#### [What is needed]
Print, exactly as they stand, the lines below from the one that has "高級技工/技工 (編號：SSO/FM/A/CTE)" to the one that has "Infrastruktur (z. B.", inclusive, leaving out the pictures.

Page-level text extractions

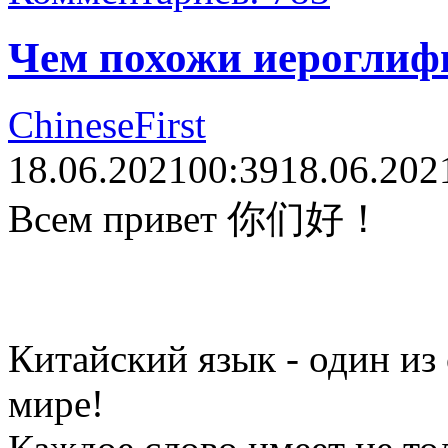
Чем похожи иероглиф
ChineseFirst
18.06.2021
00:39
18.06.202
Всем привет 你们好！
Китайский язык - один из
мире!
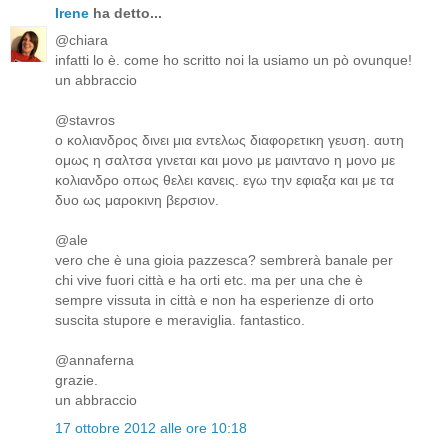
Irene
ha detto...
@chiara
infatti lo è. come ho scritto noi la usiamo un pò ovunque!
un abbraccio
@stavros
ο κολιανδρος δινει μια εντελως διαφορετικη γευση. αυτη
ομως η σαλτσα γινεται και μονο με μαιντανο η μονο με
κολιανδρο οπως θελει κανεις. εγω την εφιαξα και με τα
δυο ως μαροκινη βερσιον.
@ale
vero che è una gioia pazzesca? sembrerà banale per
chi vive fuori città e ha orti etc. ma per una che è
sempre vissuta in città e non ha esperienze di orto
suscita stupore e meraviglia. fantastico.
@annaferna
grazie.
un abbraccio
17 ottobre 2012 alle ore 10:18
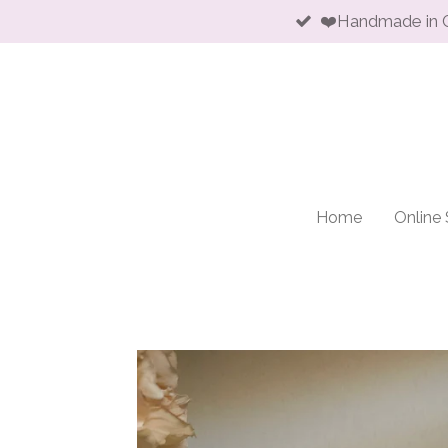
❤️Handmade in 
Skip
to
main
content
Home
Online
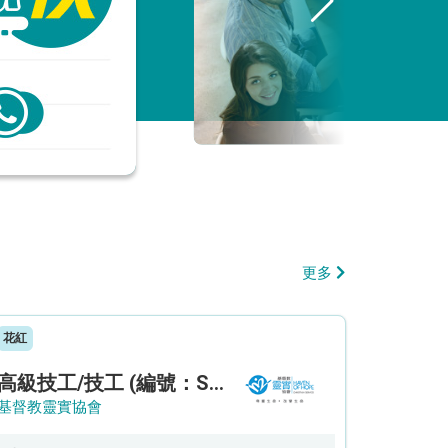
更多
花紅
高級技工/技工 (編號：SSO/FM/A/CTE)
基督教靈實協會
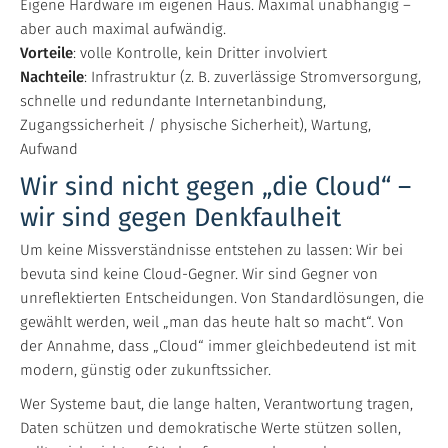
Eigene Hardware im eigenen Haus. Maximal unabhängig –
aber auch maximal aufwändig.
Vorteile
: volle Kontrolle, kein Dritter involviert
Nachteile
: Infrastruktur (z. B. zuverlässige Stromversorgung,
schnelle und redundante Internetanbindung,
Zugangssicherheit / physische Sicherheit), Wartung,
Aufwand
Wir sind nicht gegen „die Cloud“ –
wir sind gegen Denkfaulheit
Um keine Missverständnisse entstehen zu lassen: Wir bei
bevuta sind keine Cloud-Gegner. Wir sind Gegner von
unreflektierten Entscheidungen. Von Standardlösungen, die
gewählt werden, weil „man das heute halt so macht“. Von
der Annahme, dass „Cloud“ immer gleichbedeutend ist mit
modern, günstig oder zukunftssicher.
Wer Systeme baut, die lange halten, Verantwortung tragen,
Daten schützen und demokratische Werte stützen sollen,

#### [Response]
高級技工/技工 (編號：SSO/FM/A/CTE)
基督教靈實協會
Eigene Hardware im eigenen Haus. Maximal unabhängig –
aber auch maximal aufwändig.
Vorteile
: volle Kontrolle, kein Dritter involviert
Nachteile
: Infrastruktur (z. B. zuverlässige Stromversorgung,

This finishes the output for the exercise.